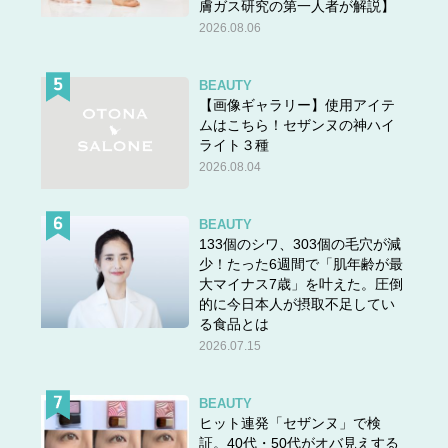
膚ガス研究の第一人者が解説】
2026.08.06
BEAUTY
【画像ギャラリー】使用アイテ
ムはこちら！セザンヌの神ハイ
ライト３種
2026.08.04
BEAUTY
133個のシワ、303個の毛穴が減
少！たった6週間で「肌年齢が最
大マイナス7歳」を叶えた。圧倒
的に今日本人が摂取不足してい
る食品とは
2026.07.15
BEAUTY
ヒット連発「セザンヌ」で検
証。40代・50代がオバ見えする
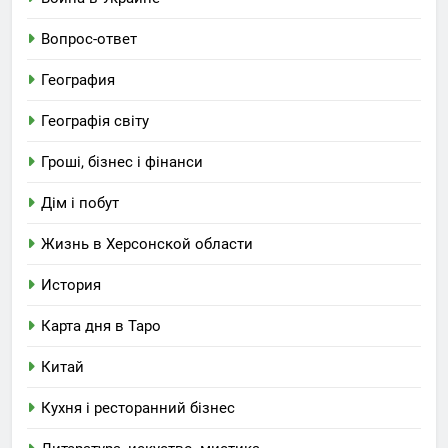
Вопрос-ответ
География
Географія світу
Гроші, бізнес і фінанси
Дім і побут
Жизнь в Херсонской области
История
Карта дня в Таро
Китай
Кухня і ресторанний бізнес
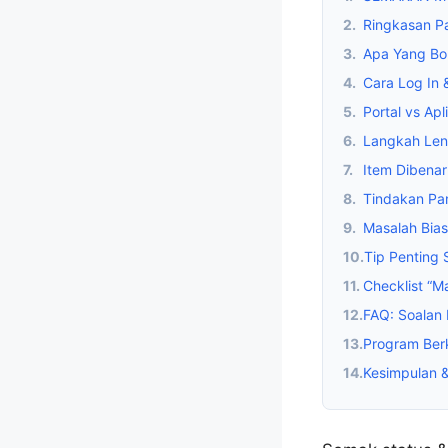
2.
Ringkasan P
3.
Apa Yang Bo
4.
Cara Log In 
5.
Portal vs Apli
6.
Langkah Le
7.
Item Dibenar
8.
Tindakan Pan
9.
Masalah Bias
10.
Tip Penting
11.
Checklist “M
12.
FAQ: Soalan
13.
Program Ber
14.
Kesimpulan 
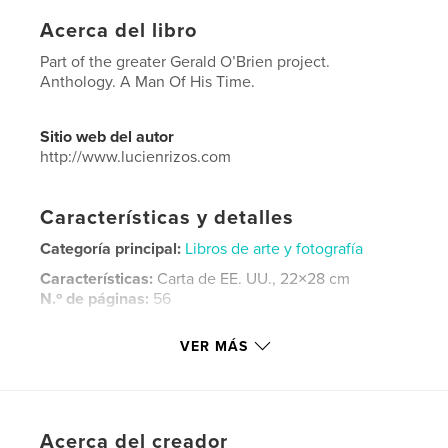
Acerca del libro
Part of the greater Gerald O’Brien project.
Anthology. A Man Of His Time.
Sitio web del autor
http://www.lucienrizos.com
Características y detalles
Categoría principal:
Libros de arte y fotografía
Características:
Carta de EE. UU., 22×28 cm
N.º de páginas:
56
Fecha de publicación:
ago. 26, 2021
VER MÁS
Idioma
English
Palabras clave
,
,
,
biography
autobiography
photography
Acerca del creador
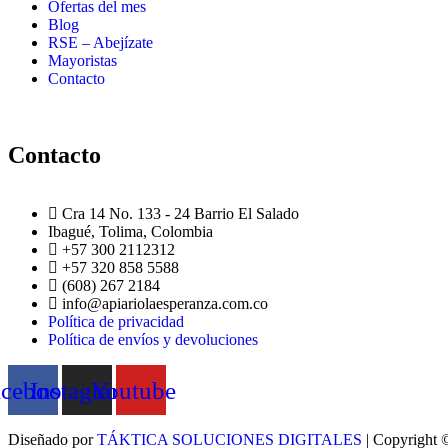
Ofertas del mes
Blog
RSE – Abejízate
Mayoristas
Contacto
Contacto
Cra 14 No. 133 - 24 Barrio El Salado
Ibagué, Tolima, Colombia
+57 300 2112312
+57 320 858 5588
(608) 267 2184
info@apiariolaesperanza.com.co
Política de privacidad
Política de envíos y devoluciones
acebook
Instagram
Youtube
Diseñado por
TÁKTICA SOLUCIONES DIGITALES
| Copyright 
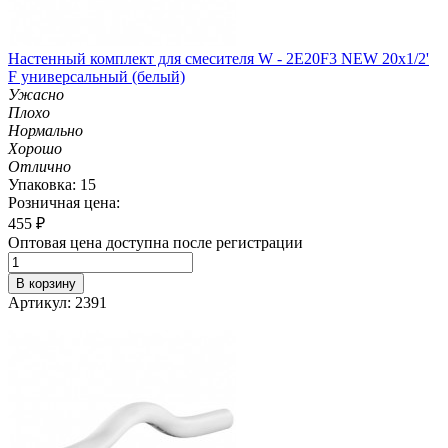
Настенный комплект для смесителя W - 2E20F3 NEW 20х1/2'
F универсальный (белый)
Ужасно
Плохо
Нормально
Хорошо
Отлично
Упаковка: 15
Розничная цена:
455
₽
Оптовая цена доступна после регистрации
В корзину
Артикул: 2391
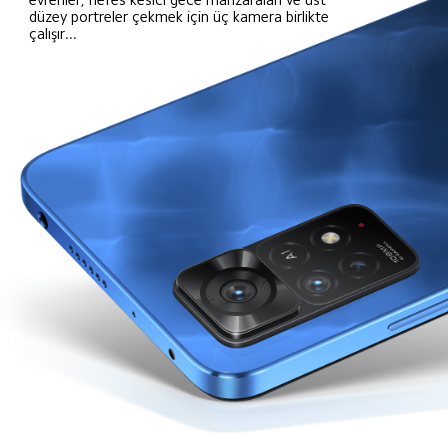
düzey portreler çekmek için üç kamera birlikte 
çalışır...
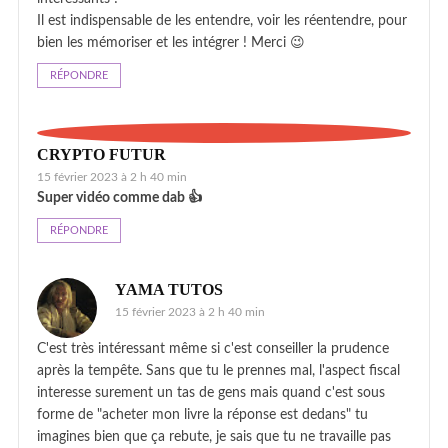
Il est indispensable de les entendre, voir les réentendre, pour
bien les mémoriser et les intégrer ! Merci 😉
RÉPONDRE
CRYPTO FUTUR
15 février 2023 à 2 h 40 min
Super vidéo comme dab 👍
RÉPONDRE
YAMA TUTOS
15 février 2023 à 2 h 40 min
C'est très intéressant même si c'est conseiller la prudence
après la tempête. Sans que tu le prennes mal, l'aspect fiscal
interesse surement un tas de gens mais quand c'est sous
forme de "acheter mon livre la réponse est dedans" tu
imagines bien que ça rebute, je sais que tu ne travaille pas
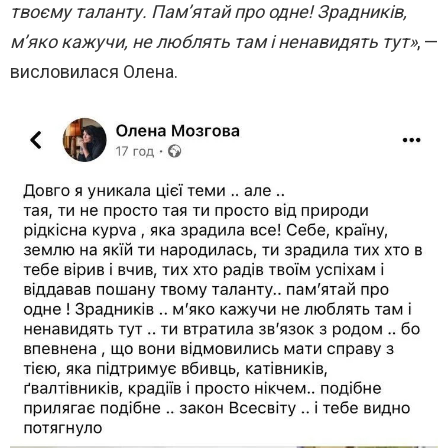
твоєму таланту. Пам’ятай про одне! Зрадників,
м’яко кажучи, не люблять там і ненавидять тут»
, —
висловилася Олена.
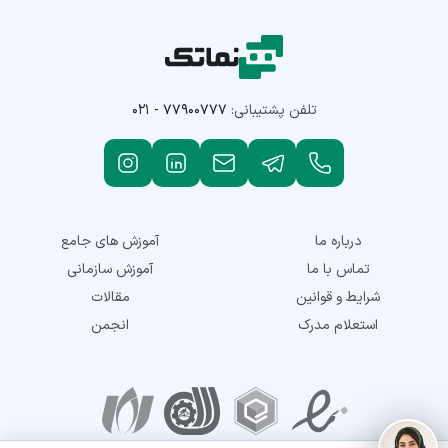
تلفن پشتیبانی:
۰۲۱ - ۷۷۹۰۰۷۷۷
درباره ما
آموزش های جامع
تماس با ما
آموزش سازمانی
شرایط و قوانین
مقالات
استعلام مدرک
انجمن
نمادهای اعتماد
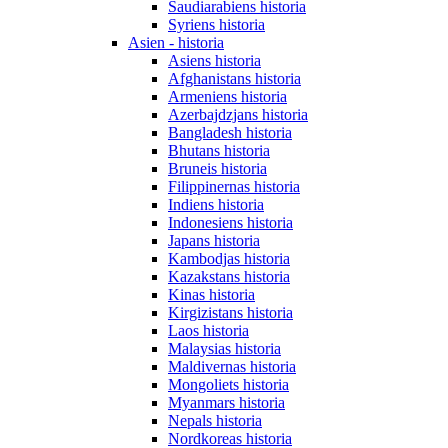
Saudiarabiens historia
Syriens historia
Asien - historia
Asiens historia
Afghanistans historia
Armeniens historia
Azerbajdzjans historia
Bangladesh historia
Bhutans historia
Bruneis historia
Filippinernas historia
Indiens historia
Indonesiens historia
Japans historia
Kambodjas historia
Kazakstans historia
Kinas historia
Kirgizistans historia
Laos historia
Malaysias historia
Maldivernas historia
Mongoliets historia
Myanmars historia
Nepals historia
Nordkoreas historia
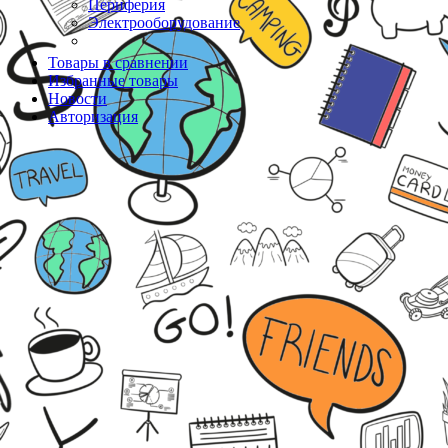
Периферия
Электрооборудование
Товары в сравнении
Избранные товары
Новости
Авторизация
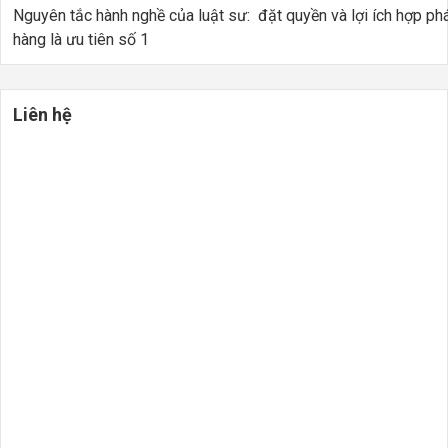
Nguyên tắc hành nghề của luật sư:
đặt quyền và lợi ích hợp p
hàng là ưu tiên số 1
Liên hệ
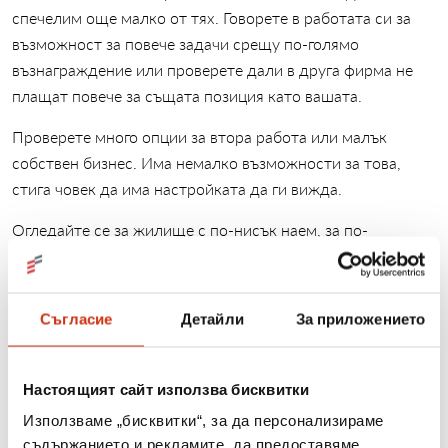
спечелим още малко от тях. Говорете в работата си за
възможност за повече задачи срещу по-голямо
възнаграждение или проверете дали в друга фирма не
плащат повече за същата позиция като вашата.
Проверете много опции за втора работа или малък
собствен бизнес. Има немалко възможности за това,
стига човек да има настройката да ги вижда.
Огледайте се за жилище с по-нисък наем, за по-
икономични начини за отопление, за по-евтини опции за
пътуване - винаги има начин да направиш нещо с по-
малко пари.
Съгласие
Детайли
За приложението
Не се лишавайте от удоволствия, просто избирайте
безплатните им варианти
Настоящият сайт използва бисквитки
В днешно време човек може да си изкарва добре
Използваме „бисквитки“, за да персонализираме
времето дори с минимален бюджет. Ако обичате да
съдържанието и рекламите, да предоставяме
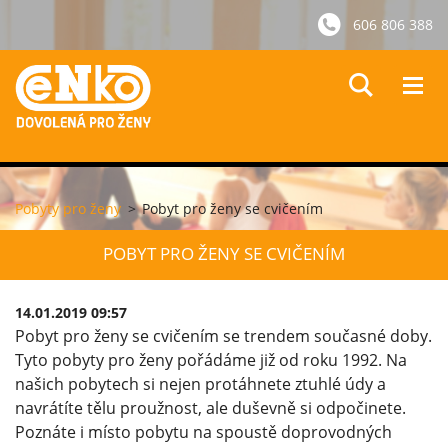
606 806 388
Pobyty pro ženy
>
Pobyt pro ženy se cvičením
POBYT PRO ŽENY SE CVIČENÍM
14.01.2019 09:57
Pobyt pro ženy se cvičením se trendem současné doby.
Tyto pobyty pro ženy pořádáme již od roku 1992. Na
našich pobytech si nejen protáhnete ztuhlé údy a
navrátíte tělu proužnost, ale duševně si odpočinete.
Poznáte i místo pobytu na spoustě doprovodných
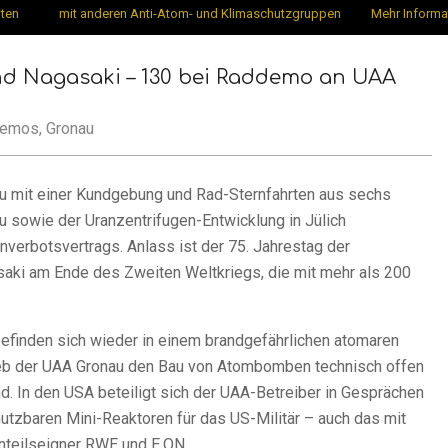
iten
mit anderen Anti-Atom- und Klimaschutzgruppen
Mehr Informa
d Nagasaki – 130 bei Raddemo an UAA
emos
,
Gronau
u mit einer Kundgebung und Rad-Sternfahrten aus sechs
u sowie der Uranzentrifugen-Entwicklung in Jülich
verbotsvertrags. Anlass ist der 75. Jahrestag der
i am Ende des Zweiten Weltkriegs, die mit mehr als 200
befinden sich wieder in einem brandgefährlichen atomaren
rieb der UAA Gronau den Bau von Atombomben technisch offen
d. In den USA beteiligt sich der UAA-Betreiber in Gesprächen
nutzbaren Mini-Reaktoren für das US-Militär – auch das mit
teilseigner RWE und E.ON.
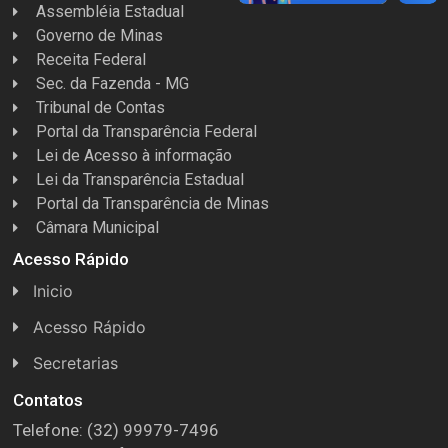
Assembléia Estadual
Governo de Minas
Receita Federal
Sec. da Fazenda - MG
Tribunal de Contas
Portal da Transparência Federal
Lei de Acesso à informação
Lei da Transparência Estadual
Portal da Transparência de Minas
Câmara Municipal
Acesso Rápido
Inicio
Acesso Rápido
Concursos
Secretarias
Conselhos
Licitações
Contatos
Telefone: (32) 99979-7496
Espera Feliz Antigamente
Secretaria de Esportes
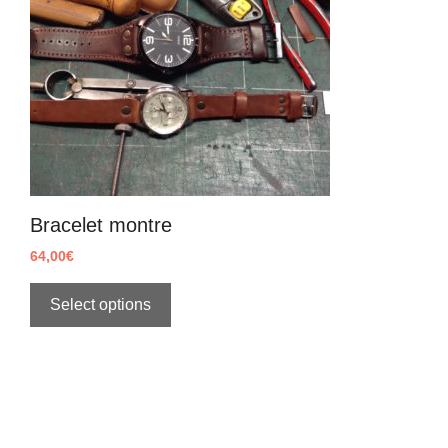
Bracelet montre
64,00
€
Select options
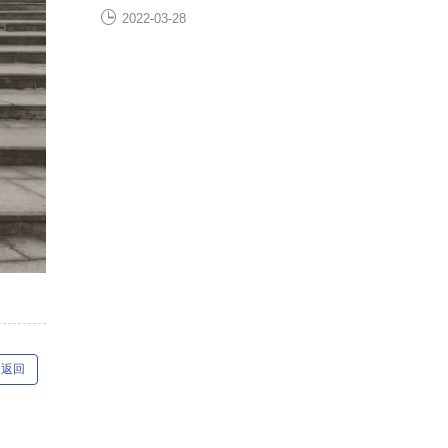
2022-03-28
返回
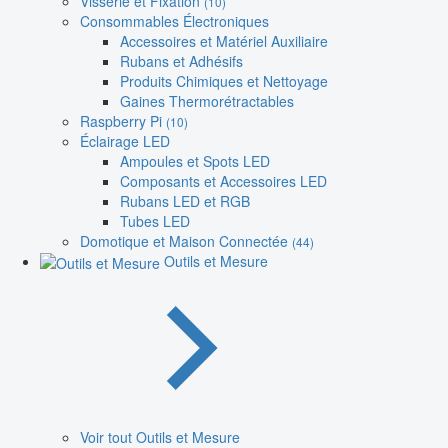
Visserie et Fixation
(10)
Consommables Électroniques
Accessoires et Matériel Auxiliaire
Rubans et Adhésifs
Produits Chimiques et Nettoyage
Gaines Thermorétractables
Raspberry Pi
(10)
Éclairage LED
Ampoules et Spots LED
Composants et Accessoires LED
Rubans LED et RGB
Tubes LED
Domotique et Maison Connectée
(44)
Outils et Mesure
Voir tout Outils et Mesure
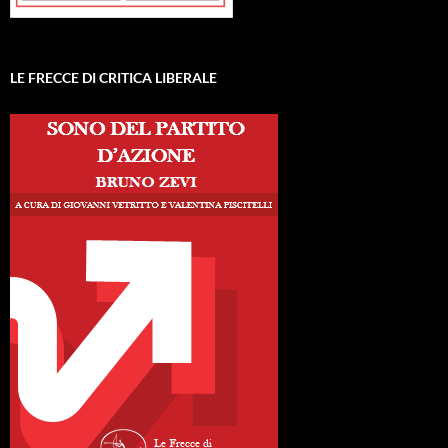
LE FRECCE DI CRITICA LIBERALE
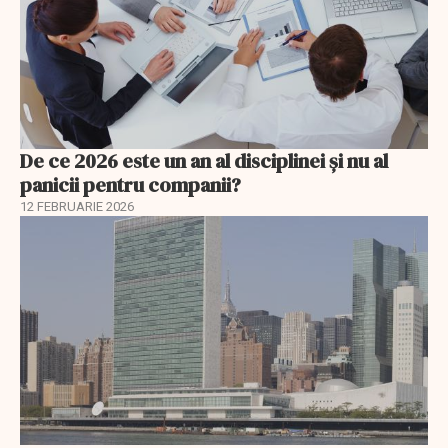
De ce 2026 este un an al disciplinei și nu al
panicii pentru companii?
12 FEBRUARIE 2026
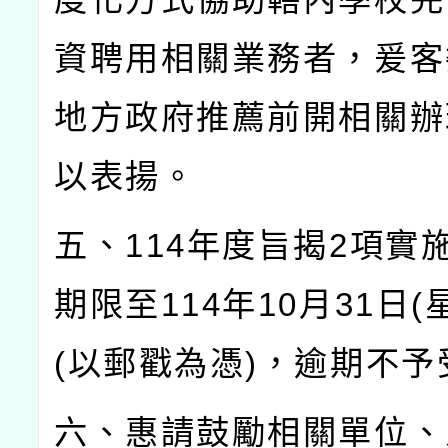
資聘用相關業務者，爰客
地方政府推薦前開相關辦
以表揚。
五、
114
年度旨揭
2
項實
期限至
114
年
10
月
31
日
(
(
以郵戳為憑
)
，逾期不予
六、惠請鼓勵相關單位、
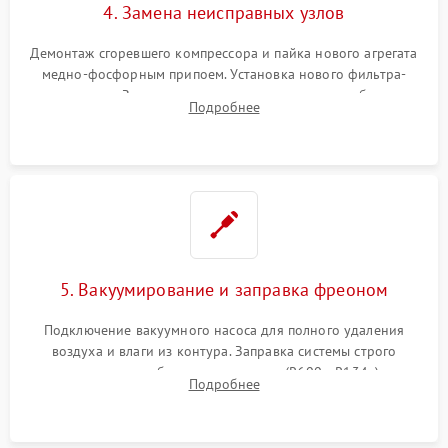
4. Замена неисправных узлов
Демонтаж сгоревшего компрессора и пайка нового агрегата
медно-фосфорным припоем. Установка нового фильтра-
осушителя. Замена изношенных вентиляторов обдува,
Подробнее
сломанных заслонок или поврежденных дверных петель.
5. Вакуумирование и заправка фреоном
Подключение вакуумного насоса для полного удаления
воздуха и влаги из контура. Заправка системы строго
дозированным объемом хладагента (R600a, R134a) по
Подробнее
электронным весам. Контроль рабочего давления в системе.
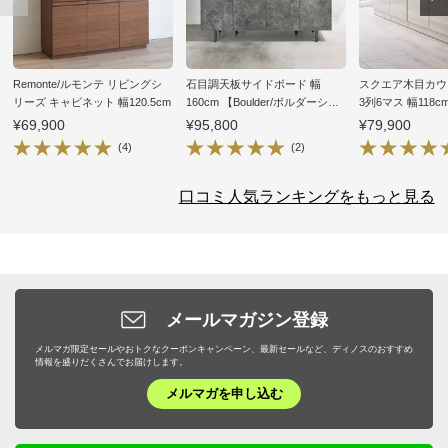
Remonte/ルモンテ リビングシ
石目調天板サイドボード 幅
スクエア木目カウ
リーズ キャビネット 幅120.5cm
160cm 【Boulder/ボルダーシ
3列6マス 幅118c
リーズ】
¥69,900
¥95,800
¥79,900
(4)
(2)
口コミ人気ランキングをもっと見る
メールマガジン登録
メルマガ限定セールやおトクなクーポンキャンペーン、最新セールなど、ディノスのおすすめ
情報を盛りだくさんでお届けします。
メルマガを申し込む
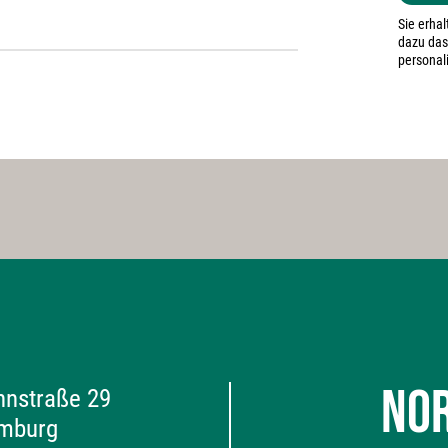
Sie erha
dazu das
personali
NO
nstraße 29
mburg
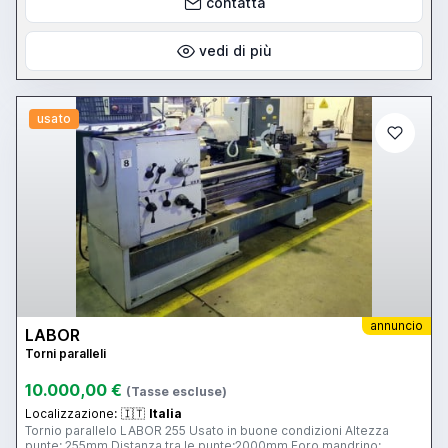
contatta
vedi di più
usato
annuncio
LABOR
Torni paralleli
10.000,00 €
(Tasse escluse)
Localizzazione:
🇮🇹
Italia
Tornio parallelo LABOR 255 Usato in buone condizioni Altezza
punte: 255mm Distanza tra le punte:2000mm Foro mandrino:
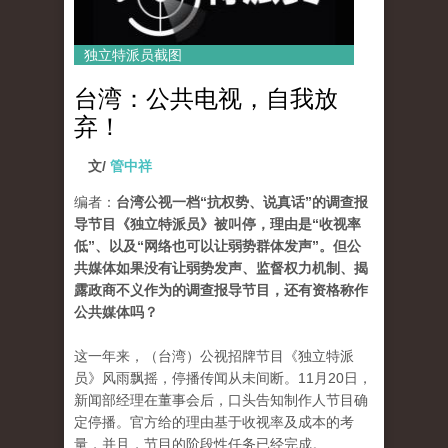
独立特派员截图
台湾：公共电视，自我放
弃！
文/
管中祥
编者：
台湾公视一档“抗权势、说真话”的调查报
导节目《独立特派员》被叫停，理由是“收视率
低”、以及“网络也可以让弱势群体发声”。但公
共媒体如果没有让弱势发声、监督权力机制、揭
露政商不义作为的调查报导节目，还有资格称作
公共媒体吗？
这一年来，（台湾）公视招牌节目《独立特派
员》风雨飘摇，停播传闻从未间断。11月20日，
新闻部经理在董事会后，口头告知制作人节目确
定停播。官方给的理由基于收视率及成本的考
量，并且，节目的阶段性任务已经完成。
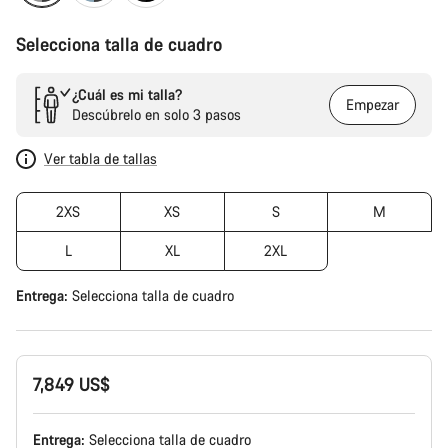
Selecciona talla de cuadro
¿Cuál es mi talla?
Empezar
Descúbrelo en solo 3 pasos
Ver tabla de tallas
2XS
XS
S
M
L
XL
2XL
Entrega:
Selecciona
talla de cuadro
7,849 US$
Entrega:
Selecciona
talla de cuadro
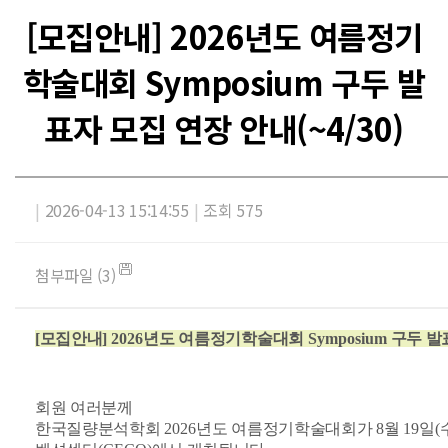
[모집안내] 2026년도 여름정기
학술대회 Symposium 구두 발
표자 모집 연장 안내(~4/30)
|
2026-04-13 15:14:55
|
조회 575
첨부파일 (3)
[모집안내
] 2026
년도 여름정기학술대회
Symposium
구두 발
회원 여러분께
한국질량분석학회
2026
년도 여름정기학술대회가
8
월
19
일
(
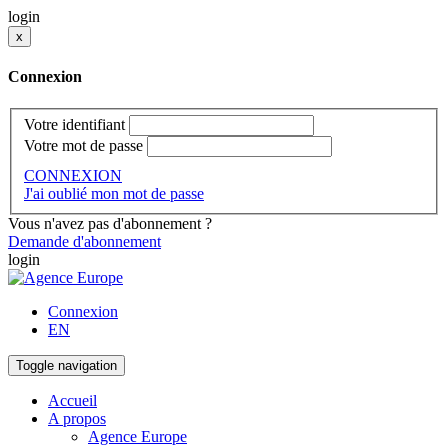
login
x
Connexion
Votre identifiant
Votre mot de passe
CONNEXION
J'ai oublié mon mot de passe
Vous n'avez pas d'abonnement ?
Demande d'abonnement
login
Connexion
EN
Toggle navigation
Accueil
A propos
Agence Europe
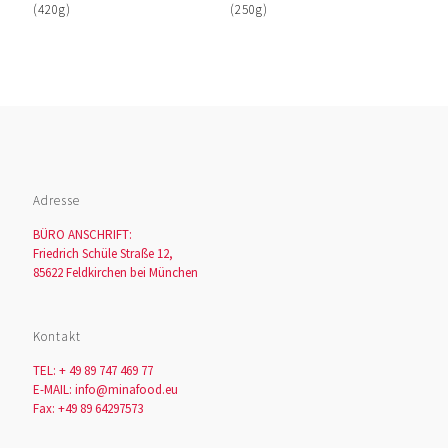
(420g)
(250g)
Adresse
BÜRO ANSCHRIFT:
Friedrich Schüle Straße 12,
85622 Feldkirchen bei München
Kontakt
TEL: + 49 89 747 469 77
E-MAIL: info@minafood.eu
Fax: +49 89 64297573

# # # # # # #

Assignment -> What you write must match the listing exactly, from the line with "Domotique et Maison Connectée" up to and including the line with "Подключение вакуумного насоса". Pictures stay out.

Exercise response ->
Domotique et Maison Connectée
(44)
Outils et Mesure
Voir tout Outils et Mesure
LE FRECCE DI CRITICA LIBERALE
De ce 2026 este un an al disciplinei și nu al
panicii pentru companii?
12 FEBRUARIE 2026
資聘用相關業務者，爰客
地方政府推薦前開相關辦
以表揚。
五、
114
年度旨揭
2
項實
期限至
114
年
10
月
31
日
(
(
以郵戳為憑
)
，逾期不予
六、惠請鼓勵相關單位、
4. Замена неисправных узлов
Демонтаж сгоревшего компрессора и пайка нового агрегата
медно-фосфорным припоем. Установка нового фильтра-
осушителя. Замена изношенных вентиляторов обдува,
Подробнее
сломанных заслонок или поврежденных дверных петель.
5. Вакуумирование и заправка фреоном
Подключение вакуумного насоса для полного удаления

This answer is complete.